> **Task**
Look through the entries that follow and count the lines with the word "thiểu". The reply is that number alone.

Transcribed page contents
▶

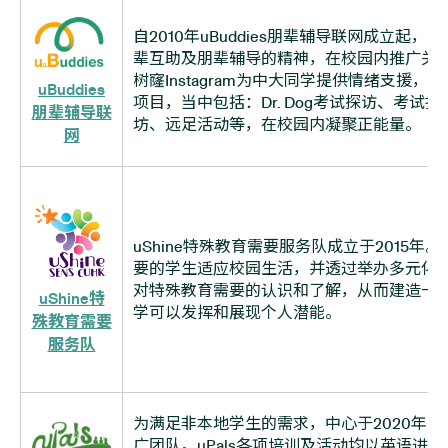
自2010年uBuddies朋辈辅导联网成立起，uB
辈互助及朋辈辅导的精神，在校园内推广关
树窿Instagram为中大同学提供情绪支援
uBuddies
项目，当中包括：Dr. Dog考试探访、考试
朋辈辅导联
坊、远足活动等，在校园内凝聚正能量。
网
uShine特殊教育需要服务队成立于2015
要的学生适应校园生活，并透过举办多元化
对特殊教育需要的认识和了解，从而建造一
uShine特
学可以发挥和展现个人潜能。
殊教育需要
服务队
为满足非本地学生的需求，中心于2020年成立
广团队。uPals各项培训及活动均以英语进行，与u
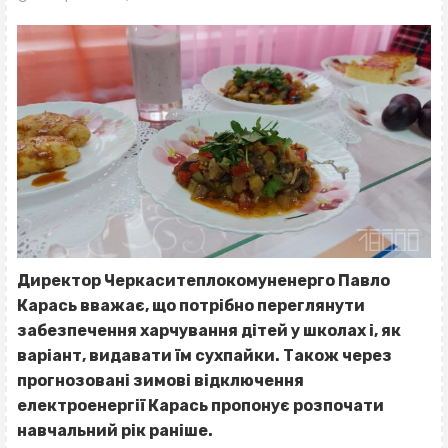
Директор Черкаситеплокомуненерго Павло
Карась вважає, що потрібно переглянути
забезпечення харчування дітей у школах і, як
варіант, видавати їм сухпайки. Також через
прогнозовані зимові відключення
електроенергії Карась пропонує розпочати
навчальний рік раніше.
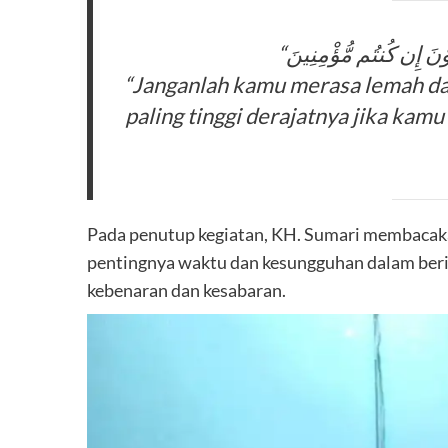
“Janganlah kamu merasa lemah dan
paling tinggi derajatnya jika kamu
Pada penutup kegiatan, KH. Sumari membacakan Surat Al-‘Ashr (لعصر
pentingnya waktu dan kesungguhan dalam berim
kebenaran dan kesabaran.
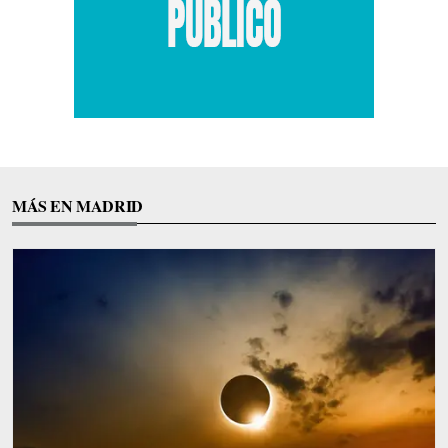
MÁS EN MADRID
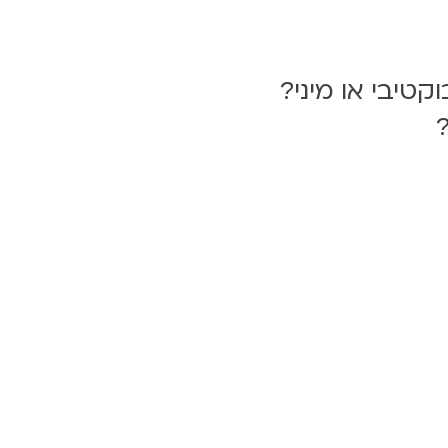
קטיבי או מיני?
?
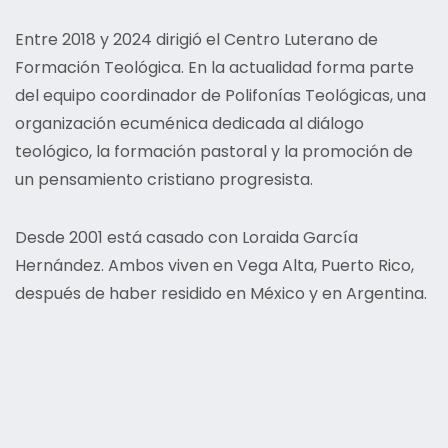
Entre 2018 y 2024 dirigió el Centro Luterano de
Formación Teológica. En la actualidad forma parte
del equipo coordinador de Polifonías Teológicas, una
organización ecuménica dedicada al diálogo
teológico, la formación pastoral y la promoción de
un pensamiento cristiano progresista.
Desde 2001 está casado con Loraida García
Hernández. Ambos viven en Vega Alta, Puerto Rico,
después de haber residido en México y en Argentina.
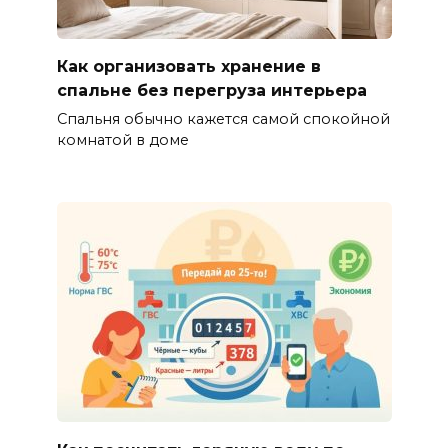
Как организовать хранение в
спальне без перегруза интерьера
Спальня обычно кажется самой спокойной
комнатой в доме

◀
▶

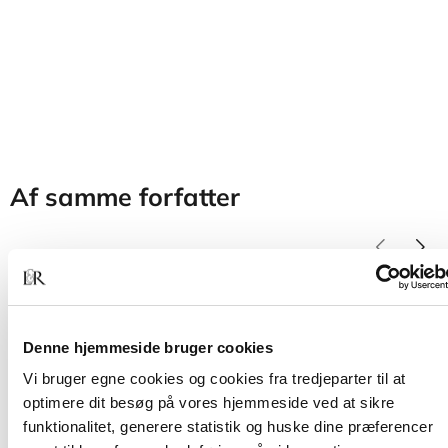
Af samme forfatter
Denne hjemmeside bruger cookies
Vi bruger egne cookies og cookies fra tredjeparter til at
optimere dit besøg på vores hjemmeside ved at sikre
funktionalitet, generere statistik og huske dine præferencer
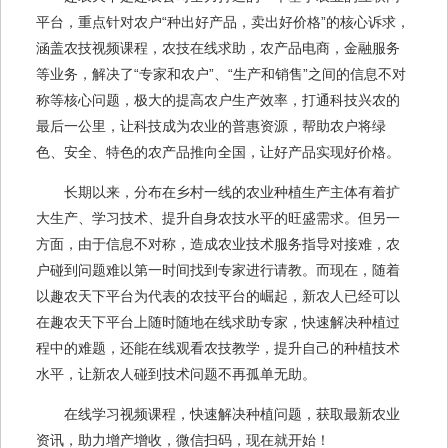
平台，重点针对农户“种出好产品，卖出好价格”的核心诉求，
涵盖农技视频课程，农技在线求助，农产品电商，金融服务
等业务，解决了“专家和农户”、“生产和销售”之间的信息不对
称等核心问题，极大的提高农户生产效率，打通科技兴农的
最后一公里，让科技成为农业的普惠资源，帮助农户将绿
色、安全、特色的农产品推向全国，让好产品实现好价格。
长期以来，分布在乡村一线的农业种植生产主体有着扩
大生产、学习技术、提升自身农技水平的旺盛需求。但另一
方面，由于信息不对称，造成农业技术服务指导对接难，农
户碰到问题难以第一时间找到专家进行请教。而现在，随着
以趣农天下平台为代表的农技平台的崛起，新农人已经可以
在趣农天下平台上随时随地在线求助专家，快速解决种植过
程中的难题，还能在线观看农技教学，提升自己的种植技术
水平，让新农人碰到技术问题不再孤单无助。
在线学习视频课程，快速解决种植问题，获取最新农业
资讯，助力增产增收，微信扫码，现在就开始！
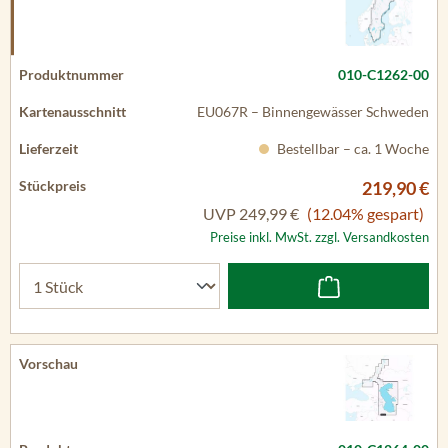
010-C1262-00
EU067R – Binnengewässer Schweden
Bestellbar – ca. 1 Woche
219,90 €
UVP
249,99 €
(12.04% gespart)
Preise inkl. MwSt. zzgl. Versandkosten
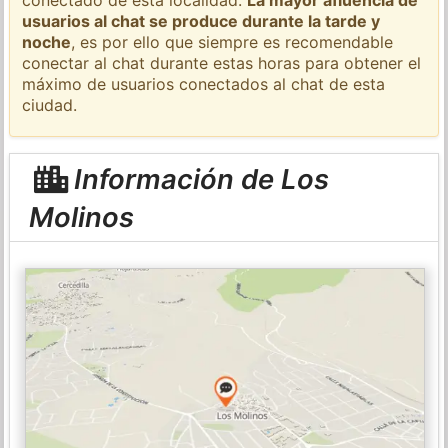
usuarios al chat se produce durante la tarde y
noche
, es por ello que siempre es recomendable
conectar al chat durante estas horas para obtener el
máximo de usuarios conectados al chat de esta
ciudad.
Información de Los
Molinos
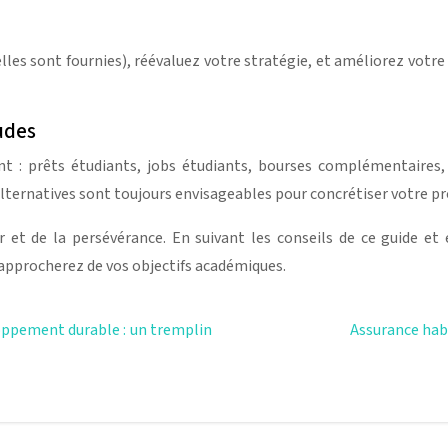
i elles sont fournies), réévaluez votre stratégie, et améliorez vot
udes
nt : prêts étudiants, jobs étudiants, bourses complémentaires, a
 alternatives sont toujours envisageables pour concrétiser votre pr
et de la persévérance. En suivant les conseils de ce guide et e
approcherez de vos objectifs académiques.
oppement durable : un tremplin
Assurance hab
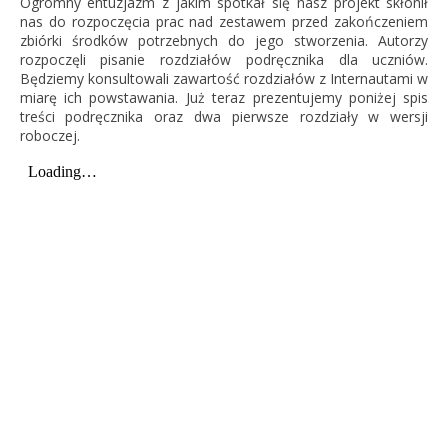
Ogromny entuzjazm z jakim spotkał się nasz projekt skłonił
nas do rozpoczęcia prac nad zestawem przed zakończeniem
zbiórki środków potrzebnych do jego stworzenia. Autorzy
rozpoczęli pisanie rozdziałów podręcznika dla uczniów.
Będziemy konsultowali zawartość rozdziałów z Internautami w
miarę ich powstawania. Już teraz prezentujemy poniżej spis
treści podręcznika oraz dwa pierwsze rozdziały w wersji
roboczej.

◀
▶

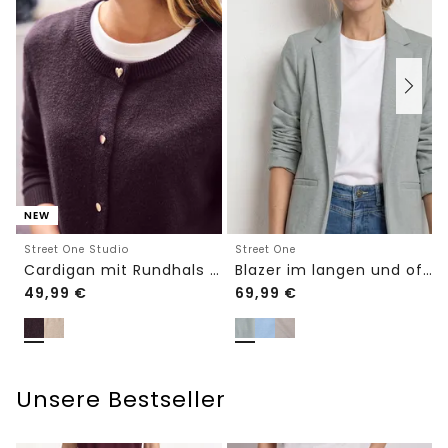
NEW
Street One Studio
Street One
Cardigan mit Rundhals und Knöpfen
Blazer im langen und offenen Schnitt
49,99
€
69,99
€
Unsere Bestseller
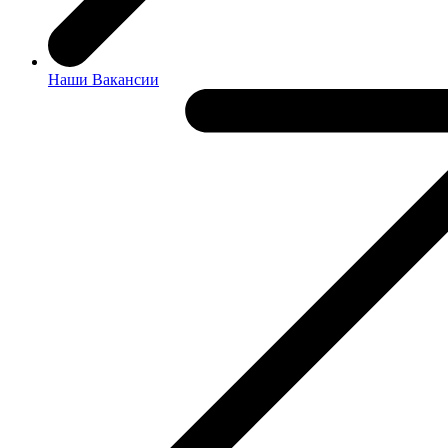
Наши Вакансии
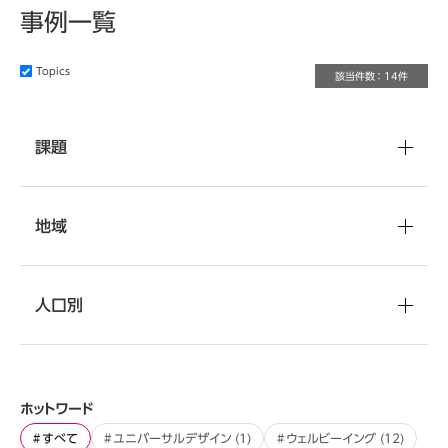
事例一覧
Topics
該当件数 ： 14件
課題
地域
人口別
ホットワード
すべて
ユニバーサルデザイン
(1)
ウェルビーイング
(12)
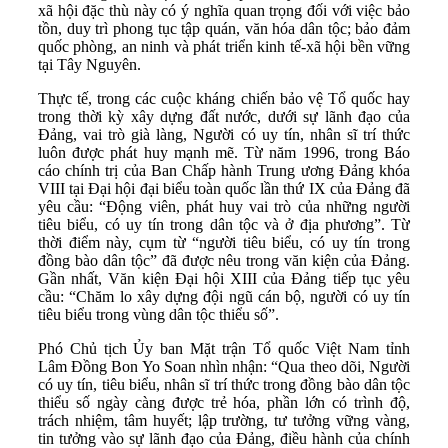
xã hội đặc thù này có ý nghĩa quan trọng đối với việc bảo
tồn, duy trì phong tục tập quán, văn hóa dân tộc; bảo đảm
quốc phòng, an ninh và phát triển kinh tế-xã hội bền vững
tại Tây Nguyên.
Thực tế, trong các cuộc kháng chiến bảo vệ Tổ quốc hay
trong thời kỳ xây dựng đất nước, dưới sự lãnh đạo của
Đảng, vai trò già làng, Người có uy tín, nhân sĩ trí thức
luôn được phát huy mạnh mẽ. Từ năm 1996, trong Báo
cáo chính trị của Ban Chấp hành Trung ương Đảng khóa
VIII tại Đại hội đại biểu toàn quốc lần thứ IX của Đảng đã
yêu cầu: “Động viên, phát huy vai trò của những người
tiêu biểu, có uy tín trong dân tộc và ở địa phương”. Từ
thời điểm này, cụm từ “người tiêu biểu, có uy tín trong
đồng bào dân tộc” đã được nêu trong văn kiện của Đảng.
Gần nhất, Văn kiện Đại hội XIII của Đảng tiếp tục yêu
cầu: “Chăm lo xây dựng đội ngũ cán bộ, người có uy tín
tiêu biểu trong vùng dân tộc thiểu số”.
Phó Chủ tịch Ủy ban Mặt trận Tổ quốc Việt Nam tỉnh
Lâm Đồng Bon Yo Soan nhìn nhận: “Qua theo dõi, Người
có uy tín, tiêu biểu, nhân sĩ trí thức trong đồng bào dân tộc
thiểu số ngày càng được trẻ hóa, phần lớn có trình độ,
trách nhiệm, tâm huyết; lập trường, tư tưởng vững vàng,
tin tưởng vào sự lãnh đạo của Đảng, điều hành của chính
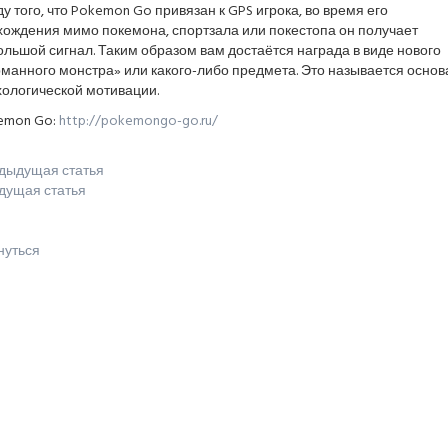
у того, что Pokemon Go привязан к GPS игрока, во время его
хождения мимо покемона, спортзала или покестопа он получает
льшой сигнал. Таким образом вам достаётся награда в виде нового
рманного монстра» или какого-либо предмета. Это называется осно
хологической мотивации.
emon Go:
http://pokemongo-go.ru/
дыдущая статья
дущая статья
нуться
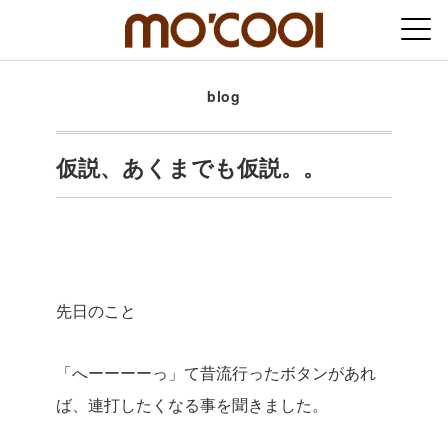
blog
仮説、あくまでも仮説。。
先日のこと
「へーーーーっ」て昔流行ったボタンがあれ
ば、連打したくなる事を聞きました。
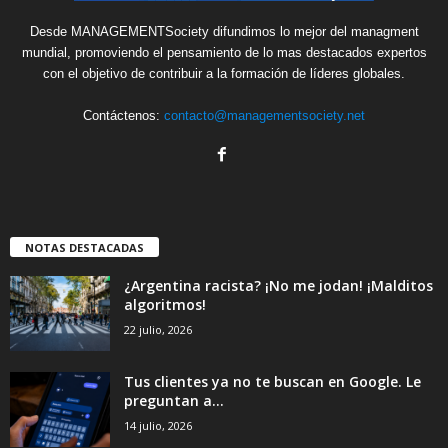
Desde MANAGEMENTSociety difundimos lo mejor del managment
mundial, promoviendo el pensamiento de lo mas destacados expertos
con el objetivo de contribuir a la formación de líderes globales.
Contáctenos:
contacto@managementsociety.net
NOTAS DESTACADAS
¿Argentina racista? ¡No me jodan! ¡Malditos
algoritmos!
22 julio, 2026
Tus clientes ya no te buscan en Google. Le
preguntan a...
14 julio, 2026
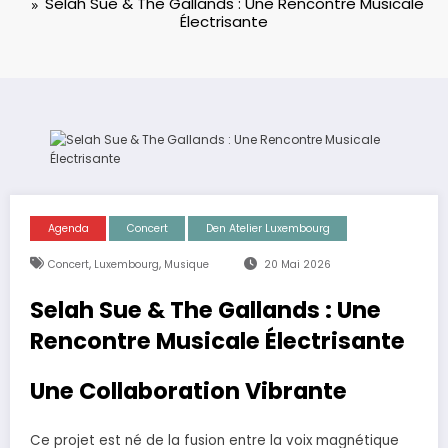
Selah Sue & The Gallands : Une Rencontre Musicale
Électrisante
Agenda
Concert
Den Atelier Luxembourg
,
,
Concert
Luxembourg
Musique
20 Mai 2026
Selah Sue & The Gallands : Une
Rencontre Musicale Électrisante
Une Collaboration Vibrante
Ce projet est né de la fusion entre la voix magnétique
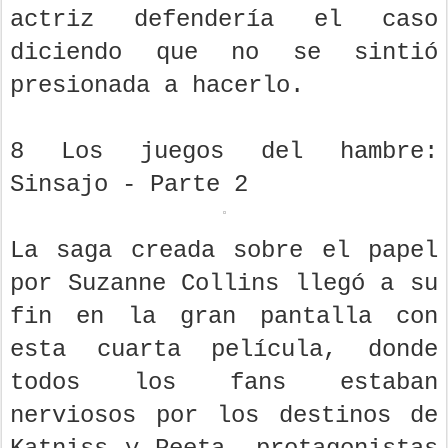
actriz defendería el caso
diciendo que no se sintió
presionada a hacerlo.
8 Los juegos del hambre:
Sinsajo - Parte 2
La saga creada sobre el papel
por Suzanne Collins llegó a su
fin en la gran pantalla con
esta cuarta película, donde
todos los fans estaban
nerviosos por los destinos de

◀

> **Expected output**
2